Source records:

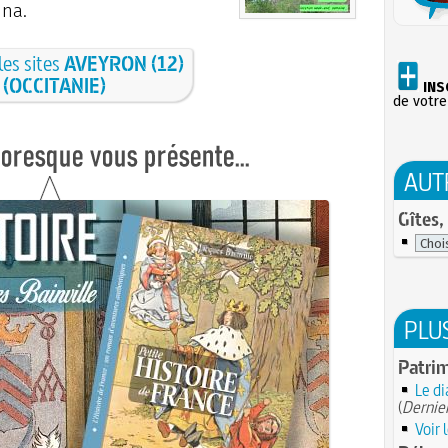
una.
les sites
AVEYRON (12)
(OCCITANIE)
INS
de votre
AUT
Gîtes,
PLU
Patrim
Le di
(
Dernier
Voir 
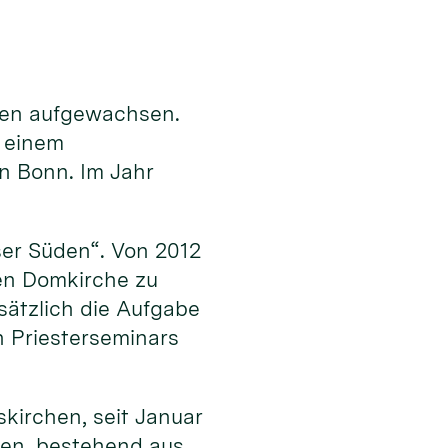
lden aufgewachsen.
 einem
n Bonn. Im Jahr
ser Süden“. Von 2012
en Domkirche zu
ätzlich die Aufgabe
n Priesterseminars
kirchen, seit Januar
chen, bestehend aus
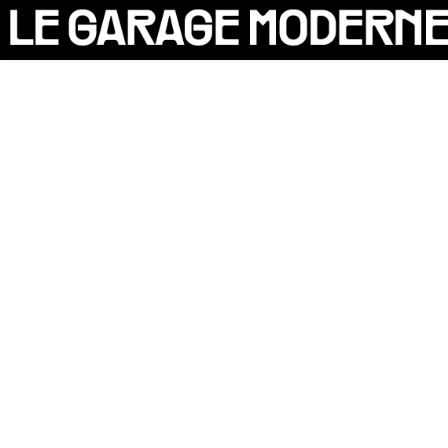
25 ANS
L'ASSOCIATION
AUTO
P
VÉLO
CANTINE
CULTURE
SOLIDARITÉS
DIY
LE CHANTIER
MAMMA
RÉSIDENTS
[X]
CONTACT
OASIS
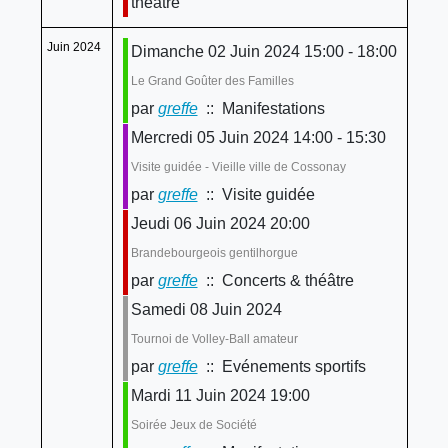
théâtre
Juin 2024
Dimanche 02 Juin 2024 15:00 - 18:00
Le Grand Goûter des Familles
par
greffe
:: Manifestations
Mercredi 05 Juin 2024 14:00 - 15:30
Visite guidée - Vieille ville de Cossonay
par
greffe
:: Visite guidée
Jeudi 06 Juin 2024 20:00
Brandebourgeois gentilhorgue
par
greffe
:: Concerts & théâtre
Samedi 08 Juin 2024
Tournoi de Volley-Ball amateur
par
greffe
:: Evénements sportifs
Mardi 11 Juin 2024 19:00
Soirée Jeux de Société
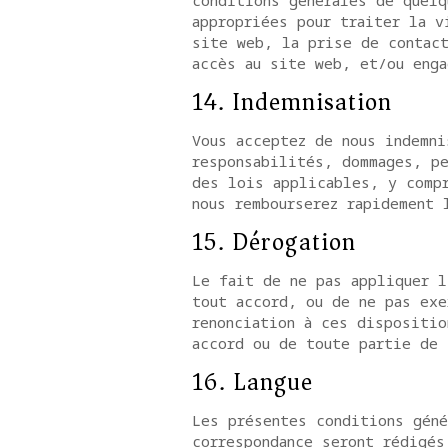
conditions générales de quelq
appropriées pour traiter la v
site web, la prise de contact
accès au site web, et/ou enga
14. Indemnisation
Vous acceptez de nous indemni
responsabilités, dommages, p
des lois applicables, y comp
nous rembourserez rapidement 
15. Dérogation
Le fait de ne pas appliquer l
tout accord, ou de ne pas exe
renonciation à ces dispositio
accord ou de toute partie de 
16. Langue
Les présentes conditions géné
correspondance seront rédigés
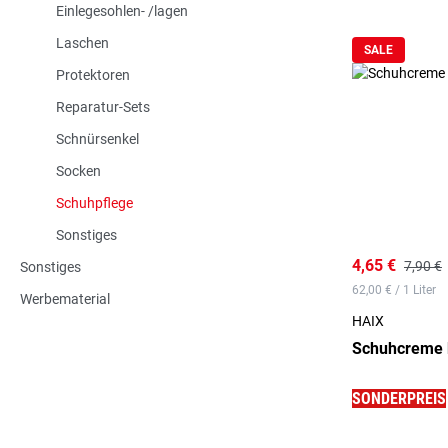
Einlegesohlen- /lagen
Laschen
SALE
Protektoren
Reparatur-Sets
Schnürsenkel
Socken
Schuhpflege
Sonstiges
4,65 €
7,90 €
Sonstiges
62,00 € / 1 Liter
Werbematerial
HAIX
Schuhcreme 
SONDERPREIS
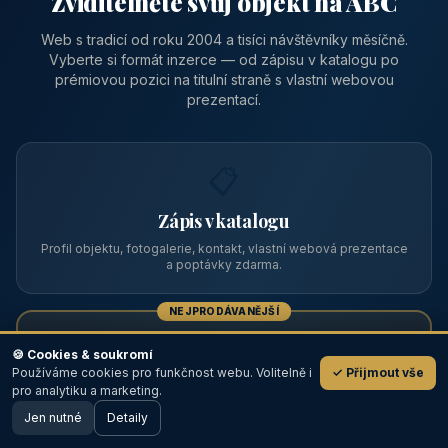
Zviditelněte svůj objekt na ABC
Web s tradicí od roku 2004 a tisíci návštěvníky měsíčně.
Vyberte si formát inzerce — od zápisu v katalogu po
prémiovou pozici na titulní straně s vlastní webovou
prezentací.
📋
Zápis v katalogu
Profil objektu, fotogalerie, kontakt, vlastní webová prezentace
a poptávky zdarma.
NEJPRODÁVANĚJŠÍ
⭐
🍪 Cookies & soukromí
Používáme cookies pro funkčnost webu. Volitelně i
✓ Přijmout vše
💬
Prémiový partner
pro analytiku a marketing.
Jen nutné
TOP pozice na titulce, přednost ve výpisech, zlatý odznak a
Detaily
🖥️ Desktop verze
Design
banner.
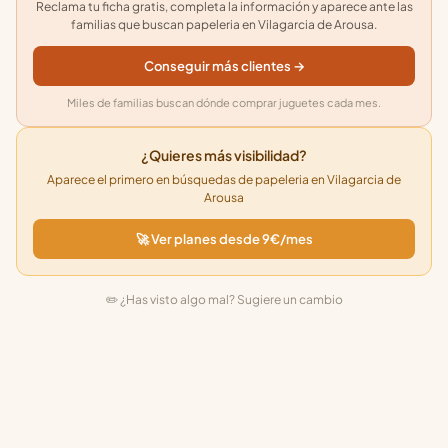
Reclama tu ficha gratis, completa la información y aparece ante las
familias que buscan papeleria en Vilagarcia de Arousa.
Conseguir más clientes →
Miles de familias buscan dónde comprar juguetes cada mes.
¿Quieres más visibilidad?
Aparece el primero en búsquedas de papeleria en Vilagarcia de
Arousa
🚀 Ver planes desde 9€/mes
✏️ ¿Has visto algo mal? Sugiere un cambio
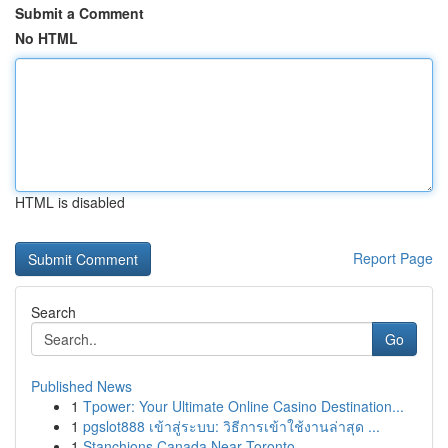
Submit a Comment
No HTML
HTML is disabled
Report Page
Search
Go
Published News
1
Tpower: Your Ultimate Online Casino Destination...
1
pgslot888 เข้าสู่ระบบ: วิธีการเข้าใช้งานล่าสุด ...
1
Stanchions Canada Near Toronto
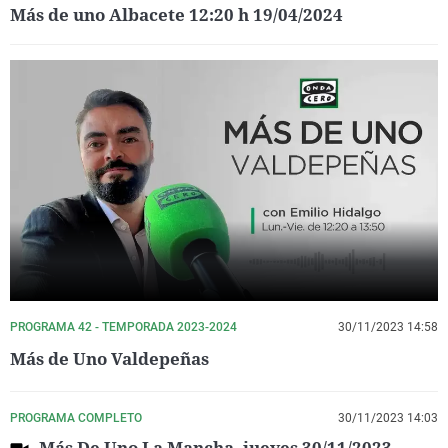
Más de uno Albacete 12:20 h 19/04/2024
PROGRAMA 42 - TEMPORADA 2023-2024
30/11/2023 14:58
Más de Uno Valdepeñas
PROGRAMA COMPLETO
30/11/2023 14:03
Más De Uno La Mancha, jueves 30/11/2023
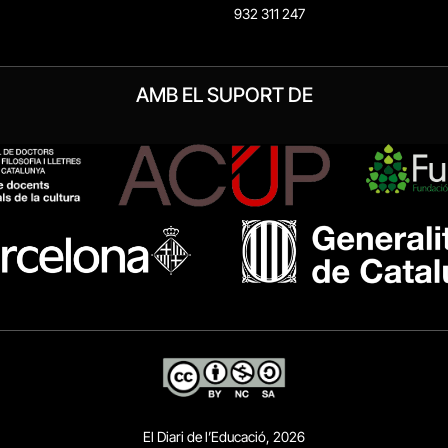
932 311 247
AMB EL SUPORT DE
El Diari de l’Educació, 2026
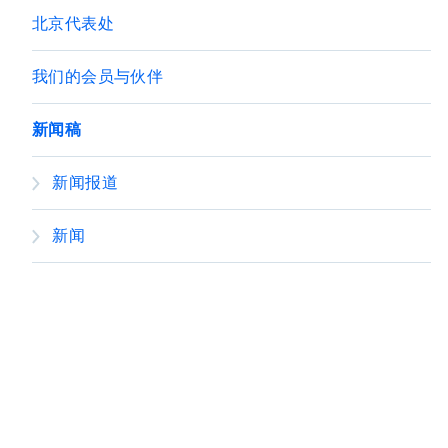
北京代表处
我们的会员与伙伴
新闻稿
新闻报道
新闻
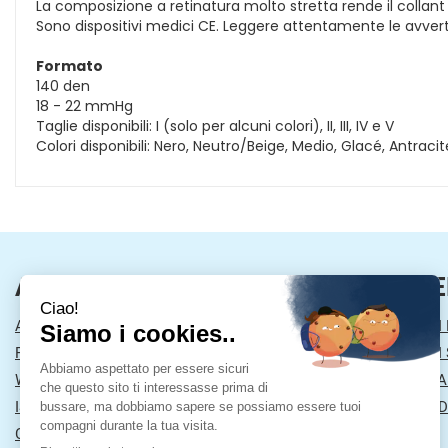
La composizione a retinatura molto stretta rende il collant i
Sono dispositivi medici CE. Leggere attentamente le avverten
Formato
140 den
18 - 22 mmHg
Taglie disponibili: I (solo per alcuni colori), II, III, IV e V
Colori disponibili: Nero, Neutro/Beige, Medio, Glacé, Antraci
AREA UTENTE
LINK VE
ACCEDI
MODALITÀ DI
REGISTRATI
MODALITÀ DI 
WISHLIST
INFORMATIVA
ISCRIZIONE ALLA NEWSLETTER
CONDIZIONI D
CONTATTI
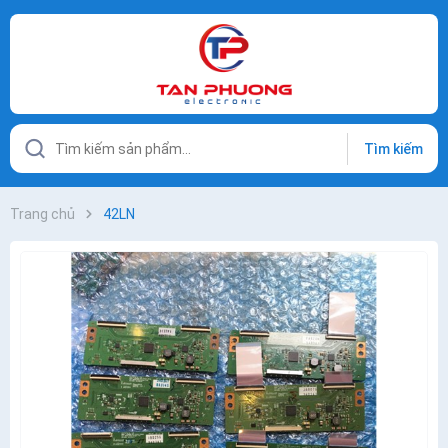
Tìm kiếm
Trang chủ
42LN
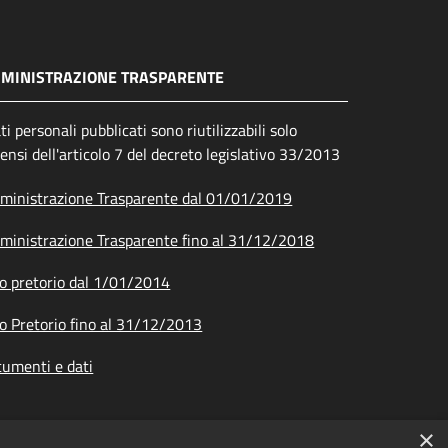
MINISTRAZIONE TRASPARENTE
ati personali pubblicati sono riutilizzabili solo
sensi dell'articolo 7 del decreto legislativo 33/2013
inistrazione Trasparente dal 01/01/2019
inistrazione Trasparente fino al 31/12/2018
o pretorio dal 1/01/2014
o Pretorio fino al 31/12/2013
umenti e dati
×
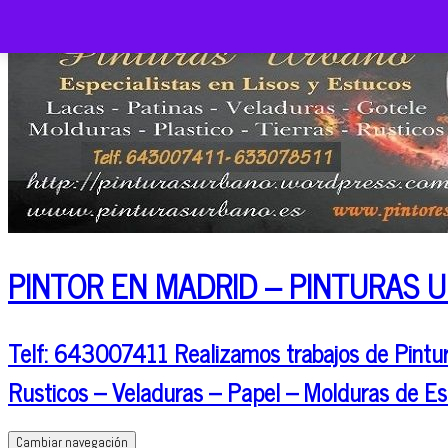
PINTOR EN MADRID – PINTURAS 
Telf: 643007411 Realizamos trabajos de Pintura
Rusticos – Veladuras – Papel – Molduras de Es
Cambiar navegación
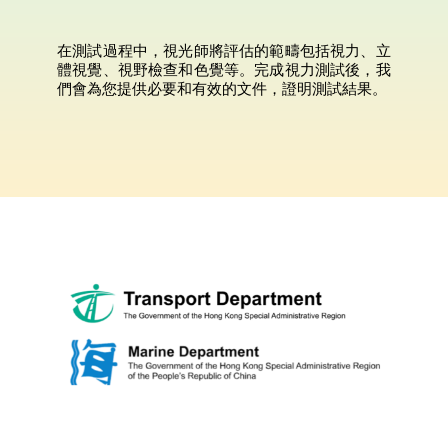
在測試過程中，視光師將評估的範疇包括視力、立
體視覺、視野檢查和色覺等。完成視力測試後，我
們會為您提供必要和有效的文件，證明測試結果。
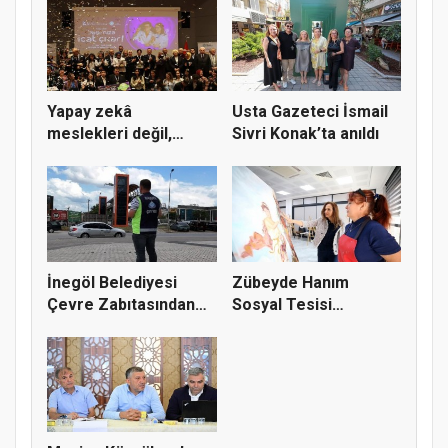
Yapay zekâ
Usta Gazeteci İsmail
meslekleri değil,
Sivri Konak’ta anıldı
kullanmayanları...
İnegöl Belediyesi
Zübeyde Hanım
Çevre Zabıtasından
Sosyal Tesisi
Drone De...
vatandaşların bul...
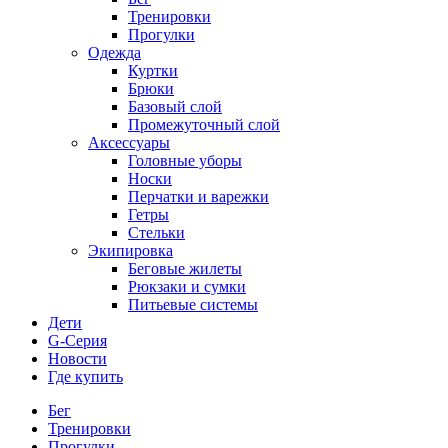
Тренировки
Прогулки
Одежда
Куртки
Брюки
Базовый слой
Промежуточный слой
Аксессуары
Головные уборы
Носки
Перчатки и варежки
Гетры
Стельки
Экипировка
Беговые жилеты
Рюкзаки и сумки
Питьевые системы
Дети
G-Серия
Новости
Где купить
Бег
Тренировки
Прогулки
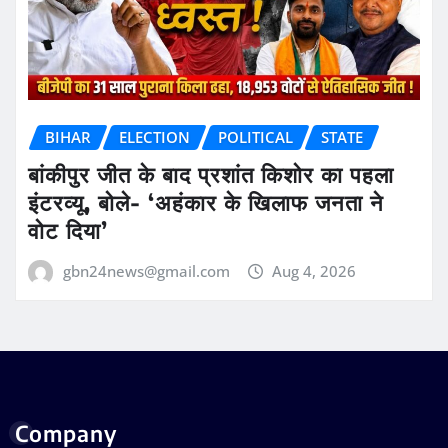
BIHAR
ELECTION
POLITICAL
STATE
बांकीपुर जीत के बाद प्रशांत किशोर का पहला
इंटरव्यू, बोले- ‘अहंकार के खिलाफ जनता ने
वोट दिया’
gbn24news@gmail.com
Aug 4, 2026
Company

● WORK TO BE COMPLETED
Images are to be left out when the records above are written out again exactly.

● OUTPUT FOR THIS EXERCISE
una.
les sites
AVEYRON (12)
(OCCITANIE)
INS
de votre
AUT
Gîtes,
PLU
Patrim
Le di
(
Dernier
Voir 
lden aufgewachsen.
 einem
n Bonn. Im Jahr
ser Süden“. Von 2012
en Domkirche zu
ätzlich die Aufgabe
n Priesterseminars
kirchen, seit Januar
chen, bestehend aus
25 ANS
L'ASSOCIATION
AUTO
P
VÉLO
CANTINE
CULTURE
SOLIDARITÉS
DIY
LE CHANTIER
MAMMA
RÉSIDENTS
[X]
CONTACT
OASIS
théâtre
Juin 2024
Dimanche 02 Juin 2024 15:00 - 18:00
Le Grand Goûter des Familles
par
greffe
:: Manifestations
Mercredi 05 Juin 2024 14:00 - 15:30
Visite guidée - Vieille ville de Cossonay
par
greffe
:: Visite guidée
Jeudi 06 Juin 2024 20:00
Brandebourgeois gentilhorgue
par
greffe
:: Concerts & théâtre
Samedi 08 Juin 2024
Tournoi de Volley-Ball amateur
par
greffe
:: Evénements sportifs
Mardi 11 Juin 2024 19:00
Soirée Jeux de Société
conditions générales de quelq
appropriées pour traiter la v
site web, la prise de contact
accès au site web, et/ou enga
14. Indemnisation
Vous acceptez de nous indemni
responsabilités, dommages, p
des lois applicables, y comp
nous rembourserez rapidement 
15. Dérogation
Le fait de ne pas appliquer l
tout accord, ou de ne pas exe
renonciation à ces dispositio
accord ou de toute partie de 
16. Langue
Les présentes conditions géné
correspondance seront rédigés
Einlegesohlen- /lagen
Laschen
SALE
Protektoren
Reparatur-Sets
Schnürsenkel
Socken
Schuhpflege
Sonstiges
4,65 €
7,90 €
Sonstiges
62,00 € / 1 Liter
Werbematerial
HAIX
Schuhcreme 
SONDERPREIS
Zviditelněte svůj objekt na ABC
Web s tradicí od roku 2004 a tisíci návštěvníky měsíčně.
Vyberte si formát inzerce — od zápisu v katalogu po
prémiovou pozici na titulní straně s vlastní webovou
prezentací.
📋
Zápis v katalogu
Profil objektu, fotogalerie, kontakt, vlastní webová prezentace
a poptávky zdarma.
NEJPRODÁVANĚJŠÍ
⭐
🍪 Cookies & soukromí
Používáme cookies pro funkčnost webu. Volitelně i
✓ Přijmout vše
💬
Prémiový partner
pro analytiku a marketing.
Jen nutné
TOP pozice na titulce, přednost ve výpisech, zlatý odznak a
Detaily
🖥️ Desktop verze
Design
banner.
Reclama tu ficha gratis, completa la información y aparece ante las
familias que buscan papeleria en Vilagarcia de Arousa.
Conseguir más clientes →
Miles de familias buscan dónde comprar juguetes cada mes.
¿Quieres más visibilidad?
Aparece el primero en búsquedas de papeleria en Vilagarcia de
Arousa
🚀 Ver planes desde 9€/mes
✏️ ¿Has visto algo mal? Sugiere un cambio
Submit a Comment
No HTML
HTML is disabled
Report Page
Search
Go
Published News
1
Tpower: Your Ultimate Online Casino Destination...
1
pgslot888 เข้าสู่ระบบ: วิธีการเข้าใช้งานล่าสุด ...
1
Stanchions Canada Near Toronto
Más de uno Albacete 12:20 h 19/04/2024
PROGRAMA 42 - TEMPORADA 2023-2024
30/11/2023 14:58
Más de Uno Valdepeñas
PROGRAMA COMPLETO
30/11/2023 14:03
Más De Uno La Mancha, jueves 30/11/2023
932 311 247
AMB EL SUPORT DE
El Diari de l’Educació, 2026
北京代表处
我们的会员与伙伴
新闻稿
新闻报道
新闻
La composizione a retinatura molto stretta rende il collant i
Sono dispositivi medici CE. Leggere attentamente le avverten
Formato
140 den
18 - 22 mmHg
Taglie disponibili: I (solo per alcuni colori), II, III, IV e V
Colori disponibili: Nero, Neutro/Beige, Medio, Glacé, Antraci
AREA UTENTE
LINK VE
ACCEDI
MODALITÀ DI
REGISTRATI
MODALITÀ DI 
WISHLIST
INFORMATIVA
ISCRIZIONE ALLA NEWSLETTER
CONDIZIONI D
CONTATTI
Tìm kiếm
Trang chủ
42LN
MINISTRAZIONE TRASPARENTE
ati personali pubblicati sono riutilizzabili solo
sensi dell'articolo 7 del decreto legislativo 33/2013
inistrazione Trasparente dal 01/01/2019
inistrazione Trasparente fino al 31/12/2018
o pretorio dal 1/01/2014
o Pretorio fino al 31/12/2013
umenti e dati
×
PINTOR EN MADRID – PINTURAS 
Telf: 643007411 Realizamos trabajos de Pintura
Rusticos – Veladuras – Papel – Molduras de Es
Cambiar navegación
在測試過程中，視光師將評估的範疇包括視力、立
體視覺、視野檢查和色覺等。完成視力測試後，我
們會為您提供必要和有效的文件，證明測試結果。
Yapay zekâ
Usta Gazeteci İsmail
meslekleri değil,
Sivri Konak’ta anıldı
kullanmayanları...
İnegöl Belediyesi
Zübeyde Hanım
Çevre Zabıtasından
Sosyal Tesisi
Drone De...
vatandaşların bul...
Тренировки
Прогулки
Одежда
Куртки
Брюки
Базовый слой
Промежуточный слой
Аксессуары
Головные уборы
Носки
Перчатки и варежки
Гетры
Стельки
Экипировка
Беговые жилеты
Рюкзаки и сумки
Питьевые системы
Дети
G-Серия
Новости
Где купить
Бег
Тренировки
Прогулки
BIHAR
ELECTION
POLITICAL
STATE
बांकीपुर जीत के बाद प्रशांत किशोर का पहला
इंटरव्यू, बोले- ‘अहंकार के खिलाफ जनता ने
वोट दिया’
gbn24news@gmail.com
Aug 4, 2026
Company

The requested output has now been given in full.